Task to complete ->
Collect every line below that contains the word "structures".

Task data ->
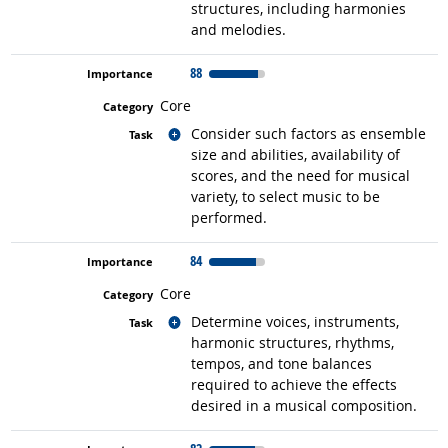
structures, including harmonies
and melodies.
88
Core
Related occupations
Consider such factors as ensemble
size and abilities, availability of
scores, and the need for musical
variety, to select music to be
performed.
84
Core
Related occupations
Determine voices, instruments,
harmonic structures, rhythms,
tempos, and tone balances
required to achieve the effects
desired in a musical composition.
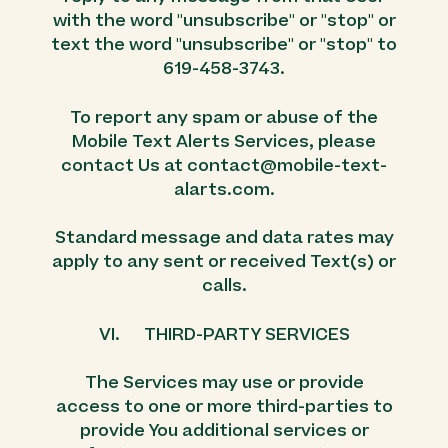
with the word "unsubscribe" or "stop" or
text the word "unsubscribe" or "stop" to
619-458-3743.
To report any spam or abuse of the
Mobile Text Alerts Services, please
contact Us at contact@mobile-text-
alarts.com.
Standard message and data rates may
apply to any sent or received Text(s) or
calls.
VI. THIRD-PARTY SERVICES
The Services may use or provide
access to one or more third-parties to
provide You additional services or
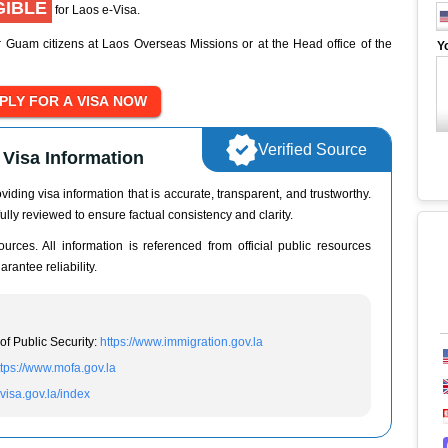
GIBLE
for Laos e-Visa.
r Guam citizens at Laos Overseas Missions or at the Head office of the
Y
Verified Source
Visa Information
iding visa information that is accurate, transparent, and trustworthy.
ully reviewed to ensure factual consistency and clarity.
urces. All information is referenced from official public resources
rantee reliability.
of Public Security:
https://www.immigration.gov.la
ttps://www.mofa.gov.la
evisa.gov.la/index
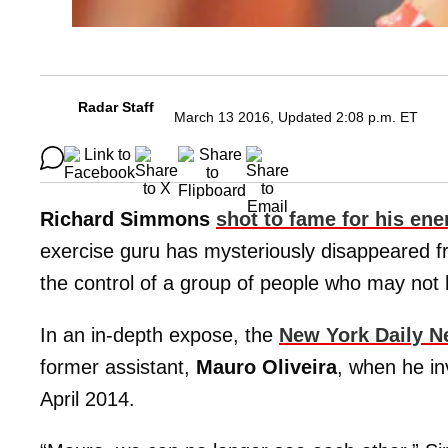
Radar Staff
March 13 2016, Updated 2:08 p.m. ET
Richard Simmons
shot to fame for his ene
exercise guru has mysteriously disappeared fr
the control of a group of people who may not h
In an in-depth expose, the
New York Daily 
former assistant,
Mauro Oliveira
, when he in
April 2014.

Exercise result ->
structures, including harmonies
harmonic structures, rhythms,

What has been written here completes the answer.